Wednesday, November 4, 2009

Ohio voters overwhelmingly pass Issue 2

Congratulations to Ohio voters who had the wisdom to place animal husbandry under the guidance of those with hands-on experience instead of philosophers with a counter productive agenda.

Tuesday, November 3, 2009
Ohio voters overwhelmingly pass Issue 2
by Susan Crowell

COLUMBUS — Unofficial voting results indicate Ohio voters gave their approval to Issue 2, the ballot measure to amend the state constitution and create a livestock care standards board.
With 99.99 percent of the precincts reporting, the unofficial tally saw 63.65% of Ohio voters (1,958,646 people) voting for Issue 2, while 36.35% or 1,118,484 voters, voted “no.”
The constitutional amendment will create a state Livestock Care Standards Board. The 13-member board, comprised mostly of farmers, veterinarians and agricultural industry leaders, will create and implement livestock care guidelines.

The ballot measure was triggered by conversations between the Humane Society of the United States and Ohio ag leaders last February, in which the HSUS hoped to create out a working relationship to develop livestock care standards like those negotiated in Colorado (and most recently in Michigan this fall).
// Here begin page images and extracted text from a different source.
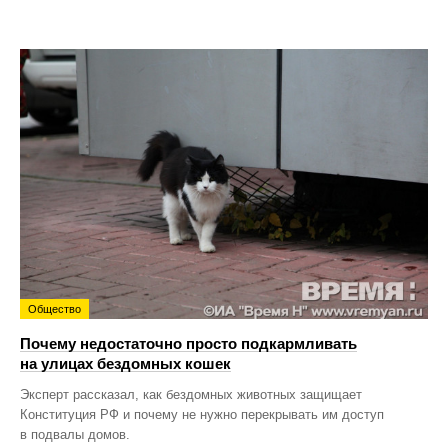
Общество
Почему недостаточно просто подкармливать
на улицах бездомных кошек
Эксперт рассказал, как бездомных животных защищает
Конституция РФ и почему не нужно перекрывать им доступ
в подвалы домов.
More specifically, HSUS said it wanted to ban the use of poultry cages, veal crates and gestation stalls in the Buckeye State.

If Ohio ag groups chose not to work with the HSUS, the activist group leaders said they would take the battle to legislators or work to pass a ballot initiative in 2010.

Ohio ag leaders, however, quickly moved to push the idea of a constitutional amendment to create the livestock care standards board, feeling the proactive approach would have a stronger ag foundation than that pushed by the Humane Society of the United States.

As it looked like the state’s voters had approved Issue 2, John Lumpe, president of the Ohioans for Livestock Care Political Action Committee (PAC) said it was clear that voters understood “that a board of experts is the appropriate entity to make decisions on behalf of animal agriculture and food production in our state.”

“Voters agree with Ohio’s farm community and our diverse base of supporters — decisions about food and farming should be made in Ohio, by Ohioans,” Lumpe said in a prepared statement.